Sibylle sursauta en entendant le coup partir, et ferma les yeux. Mince ! Elle s'était compromise ? La jeune femme attendit le choc... en vain. Elle ouvrit un oeil et remarqua la balle en lévitation, puis Lucian, dans un coin presque sombre de la pièce, accompagné d'une tasse et d'un de ses Pokémon. Visiblement, sans se consulter, ils s'étaient mis dans la même ambiance chacun de leur côté. La Kalosienne se fit néanmoins la remarque que le tableau aurait été encore meilleur avec un chat à la place du caillou flottant. Elle allait répondre au barman sur le même ton que lui, mais il sortit de son rôle presque aussitôt pour lui offrir une boisson. Le commercial en lui primait sur l'acteur, semblait-il !
Elle allait lui faire un regard faussement sévère, histoire de lui signaler qu'ils étaient là pour parler business, "Monsieur Anderson", et pas pour siroter des boissons chaudes, mais son ami toucha en plein de cœur de sa cible lorsqu'il évoqua une sieste sur son canapé. Sibylle abandonna à son tour son personnage pour s'affaler sur la chaise offerte en soupirant, et sourit.
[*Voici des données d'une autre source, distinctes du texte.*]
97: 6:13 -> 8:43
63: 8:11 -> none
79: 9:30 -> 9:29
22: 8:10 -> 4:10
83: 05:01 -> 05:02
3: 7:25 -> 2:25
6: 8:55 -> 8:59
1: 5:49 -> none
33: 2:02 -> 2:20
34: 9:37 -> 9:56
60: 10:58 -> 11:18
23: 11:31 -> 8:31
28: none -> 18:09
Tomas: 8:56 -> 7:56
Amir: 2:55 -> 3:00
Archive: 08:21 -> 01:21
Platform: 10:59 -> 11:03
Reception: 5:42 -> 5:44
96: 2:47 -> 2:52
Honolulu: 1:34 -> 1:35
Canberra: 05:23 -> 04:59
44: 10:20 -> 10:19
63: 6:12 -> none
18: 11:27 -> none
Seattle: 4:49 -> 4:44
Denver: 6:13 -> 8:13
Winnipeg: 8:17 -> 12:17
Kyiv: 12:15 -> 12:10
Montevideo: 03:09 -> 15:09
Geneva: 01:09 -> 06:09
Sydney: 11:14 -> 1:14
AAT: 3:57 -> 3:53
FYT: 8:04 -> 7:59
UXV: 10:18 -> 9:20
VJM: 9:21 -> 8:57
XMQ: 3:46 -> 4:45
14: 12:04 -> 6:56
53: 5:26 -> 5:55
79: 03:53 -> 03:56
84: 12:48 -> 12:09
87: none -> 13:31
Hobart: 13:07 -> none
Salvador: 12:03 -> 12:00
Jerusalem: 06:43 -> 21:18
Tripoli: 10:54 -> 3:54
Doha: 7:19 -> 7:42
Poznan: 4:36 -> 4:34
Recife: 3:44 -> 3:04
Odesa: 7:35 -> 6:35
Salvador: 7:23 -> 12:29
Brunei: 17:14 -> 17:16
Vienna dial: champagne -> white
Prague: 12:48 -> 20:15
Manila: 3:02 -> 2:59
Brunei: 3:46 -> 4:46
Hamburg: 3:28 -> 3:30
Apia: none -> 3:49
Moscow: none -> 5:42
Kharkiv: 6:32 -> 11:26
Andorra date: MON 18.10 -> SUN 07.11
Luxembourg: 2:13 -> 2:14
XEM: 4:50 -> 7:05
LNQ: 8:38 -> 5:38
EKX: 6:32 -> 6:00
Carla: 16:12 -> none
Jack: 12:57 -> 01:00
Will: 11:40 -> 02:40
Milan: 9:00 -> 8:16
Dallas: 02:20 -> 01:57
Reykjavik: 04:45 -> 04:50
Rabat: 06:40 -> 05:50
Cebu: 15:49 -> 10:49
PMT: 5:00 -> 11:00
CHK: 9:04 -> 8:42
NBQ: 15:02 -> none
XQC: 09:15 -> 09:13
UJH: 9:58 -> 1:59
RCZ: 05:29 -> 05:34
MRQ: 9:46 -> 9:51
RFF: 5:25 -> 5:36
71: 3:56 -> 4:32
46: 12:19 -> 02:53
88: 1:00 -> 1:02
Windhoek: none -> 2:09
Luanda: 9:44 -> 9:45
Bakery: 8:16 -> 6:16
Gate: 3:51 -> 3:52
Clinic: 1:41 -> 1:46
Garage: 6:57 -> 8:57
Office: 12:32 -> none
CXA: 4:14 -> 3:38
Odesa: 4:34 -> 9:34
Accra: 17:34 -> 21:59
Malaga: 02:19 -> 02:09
"Pas de refus, je suis cla-quée ! Il est trop tôt pour ses histoires, en plus il a fait super froid pendant le vol. T'as de la chance que je t'apprécie autant, tu le sais ?"
La jeune femme se réchauffa les mains sur la tasse. Aussi improbable que ça ait pu lui sembler quelques années plus tôt, Lucian avait réussi à la convertir au café. Franchement, ça, plus le voyage de nuit, c'était dire à quel point elle l'estimait ! C'était encore trop chaud pour qu'elle puisse le boire, mais ça soulageait tout de même son corps gelé. Néanmoins, il était temps de reprendre son visage sérieux.
"J'ai la marchandise."
Sibylla attrapa son sac à dos, et le posa solennellement sur la table, avant de l'ouvrir en plusieurs mouvements un peu raides. L'idée était de mimer une mallette qu'on ouvre à droite, puis au milieu, puis à gauche... Fatalement, avec une bête sacoche, l'effet rendait un peu moins bien, mais l'important était le contenu. Trois Pokéball se dévoilèrent face à Lucian. La jeune femme les sortit et les déposa dans l'ordre entre les deux négociants.
"Comme convenu, Monsieur Anderson. Ils sont à vous, pour la modique somme d'un Natu de cheveux."